Epaulé dans son entreprise par l’ex-SG de la Coordination nationale des enfants de chouhada, Lakhdar Ben Said, Kebir tente dans sa démarche de contourner les interdictions de la Charte pour la paix et la réconciliation nationale, en récupérant le sigle du parti politique de Ali Mahsas.

En lorgnant du côté du responsable de l’organisation des enfants de chouhada, déchu par Bounedjma, suite à la crise suscitée par la rivalité entre Benflis et Bouteflika pour la magistrature suprême, Kebir cherche à s’attirer les faveurs de ce qui est appelé «la famille révolutionnaire», première victime, faut-il le rappeler, de la furie meurtrière du parti intégriste dissous.
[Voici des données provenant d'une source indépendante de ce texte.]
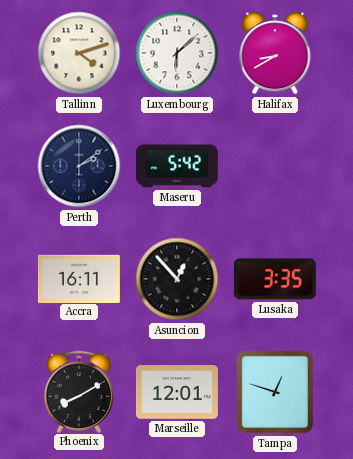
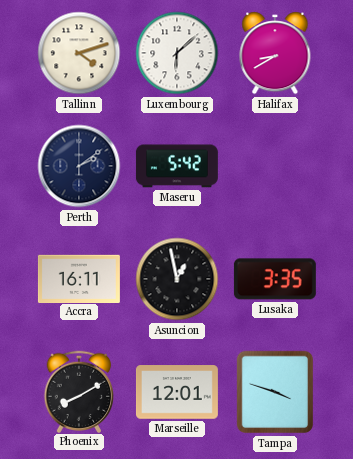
Asuncion: 12:53 -> 12:58
Tampa: 12:48 -> 3:48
Les activités de l’ex-chef de l’instance exécutive du parti dissous à l’étranger ne sont pas passées inaperçues, du fait que plusieurs sigles de partis mis en veilleuse, faute de militants, à l’image de la nouvelle qui donnait le Mouvement pour l’entente nationale de Boukhazna, comme le sigle ayant intéressé Kebir.
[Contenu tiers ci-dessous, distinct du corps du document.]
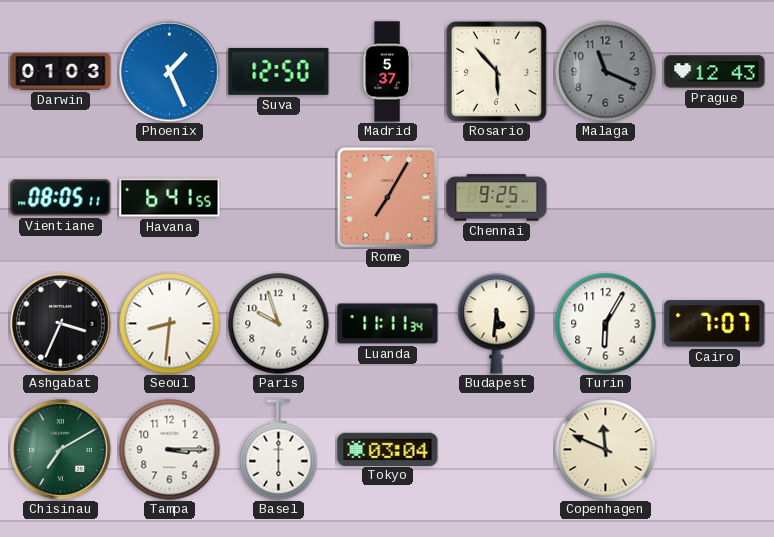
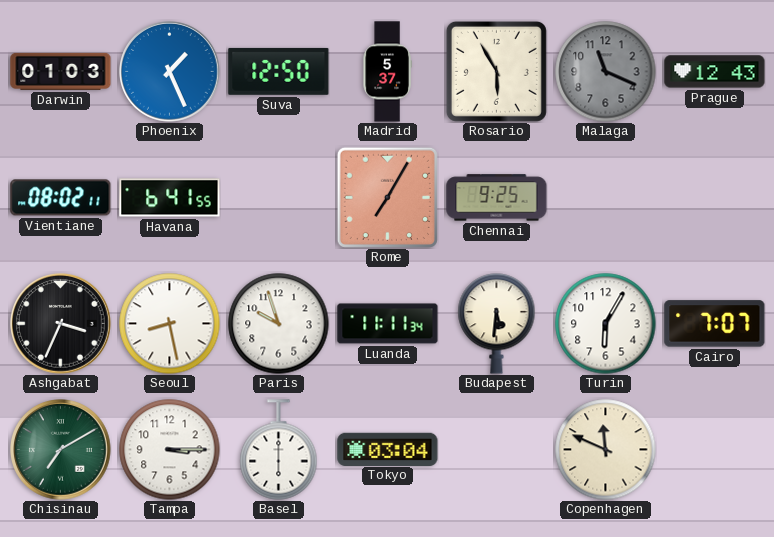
Rosario: 5:53 -> 5:55
Vientiane: 08:05 -> 08:02
Seoul: 8:31 -> 8:28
Sid-Ahmed Ghozali, SG du parti non agréé, le Front démocratique (FD), est sorti de son mutisme, sur les colonnes d’un hebdomadaire arabophone algérien qui dans son édition de cette semaine a publié un long entretien de ce dernier, où il a indiqué que Ben Bella cherche aussi, à offrir son «MDA» à Kebir. L’ancien chef de l’Exécutif, qui a participé à l’arrêt du processus électoral ayant empêché l’instauration de l’Etat théocratique, a remis sur le tapis le refus du ministère de l’Intérieur et des Collectivités locales d’agréer son parti et celui d’Ahmed Taleb El Ibrahimi, en qualifiant cette décision d’arbitraire. Ghozali est allé plus loin dans son analyse, en soutenant que la politique de réconciliation nationale prônée depuis l’investiture de Bouteflika offre le droit aux politiques du parti dissous de créer une formation politique légale.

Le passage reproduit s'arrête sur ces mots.